Bitcoin, Cryptocurrency And Blockchain News

Introducing the $30 Million Blockchain Investment Fund Led by Gumi


Gumi, Japan’s video game publisher, has launched a $30 million fund named ‘Gumi Cryptos’, as reported by VentureBeat today. Gumi was launched in 2012 under CEO Hironao Kunimitsu and belongs to the parent company Gumi Inc. The platform creates games for iOS, Android & Amazon including Brave Frontier, Final Fantasy Brave EXVIUS and Phantom of the Kill.

In an interview with GamesBeat, Miko Matsumura, who is leading this initiative along with Kunimitsu, said, “We’ll be bringing startups from outside of Japan to the Japanese market. We like early stage. We invest in equity or tokens. We like financial services. We like game technologies, and we believe there is a strong connection between gaming and crypto.”

Gumi Cryptos has already funded startups such as stable cryptocurrency Basis, sharing economy marketplace Origin Protocol, video game company Robot Cache and sweepstakes platform Pryze.

Kunimitsu said that this fund will help them support “early-stage blockchain and cryptocurrency startups”. He also added that Gumi Cryptos consists of members who are well-informed in the field of this new technology. Matsumura added that startups usually struggle to enter and successfully operate in Japan, which is why the fund will fill an important gap in the crypto sector.

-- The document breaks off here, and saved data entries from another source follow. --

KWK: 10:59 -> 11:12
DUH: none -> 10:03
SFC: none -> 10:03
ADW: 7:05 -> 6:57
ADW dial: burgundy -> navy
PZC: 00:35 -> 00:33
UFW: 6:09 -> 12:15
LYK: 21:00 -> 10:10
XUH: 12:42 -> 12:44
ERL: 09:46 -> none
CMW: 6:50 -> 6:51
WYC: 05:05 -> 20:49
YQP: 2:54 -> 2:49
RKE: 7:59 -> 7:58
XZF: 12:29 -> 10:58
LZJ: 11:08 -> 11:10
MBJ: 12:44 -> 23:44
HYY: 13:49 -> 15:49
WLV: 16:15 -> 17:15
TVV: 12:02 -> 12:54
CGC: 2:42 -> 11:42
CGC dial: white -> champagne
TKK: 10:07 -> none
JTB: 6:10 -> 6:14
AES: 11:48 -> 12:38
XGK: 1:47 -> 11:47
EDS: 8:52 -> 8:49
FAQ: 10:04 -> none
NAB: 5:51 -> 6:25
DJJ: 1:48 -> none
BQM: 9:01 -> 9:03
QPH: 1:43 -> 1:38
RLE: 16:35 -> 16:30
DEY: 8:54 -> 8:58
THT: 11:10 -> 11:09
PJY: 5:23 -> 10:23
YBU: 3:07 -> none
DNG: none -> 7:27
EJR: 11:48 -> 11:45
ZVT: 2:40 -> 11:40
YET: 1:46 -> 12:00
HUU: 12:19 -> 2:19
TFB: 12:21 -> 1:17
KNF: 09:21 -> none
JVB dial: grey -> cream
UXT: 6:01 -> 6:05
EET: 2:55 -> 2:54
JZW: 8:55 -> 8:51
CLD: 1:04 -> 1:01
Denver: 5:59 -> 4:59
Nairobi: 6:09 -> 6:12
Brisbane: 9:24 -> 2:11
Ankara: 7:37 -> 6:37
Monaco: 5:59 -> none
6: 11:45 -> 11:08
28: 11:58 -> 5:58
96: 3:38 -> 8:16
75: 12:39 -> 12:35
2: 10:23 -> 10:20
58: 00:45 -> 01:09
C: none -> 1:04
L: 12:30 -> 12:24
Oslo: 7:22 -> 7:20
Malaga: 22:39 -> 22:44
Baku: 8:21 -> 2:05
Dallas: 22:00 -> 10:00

Law firm White & Case handled the legal agreements for Gumi Cryptos and will continue to do so in the future. Talking about hacking attacks in companies such as Mt. Gox and Coincheck, Matsumura said, “The pendulum as you described is swinging toward more regulation. It is influenced by what has happened, like Mt. Gox. That was wow, cataclysmic …The regulators are more active, but in the long run, Japan is embracing the phenomenal growth of cryptocurrency and blockchain.”

While the crypto world is filled with various ICO scams, he added that there is a lot of potential for blockchain startups. “The genie is out of the bottle. There is no going back,” concluded Matsumura.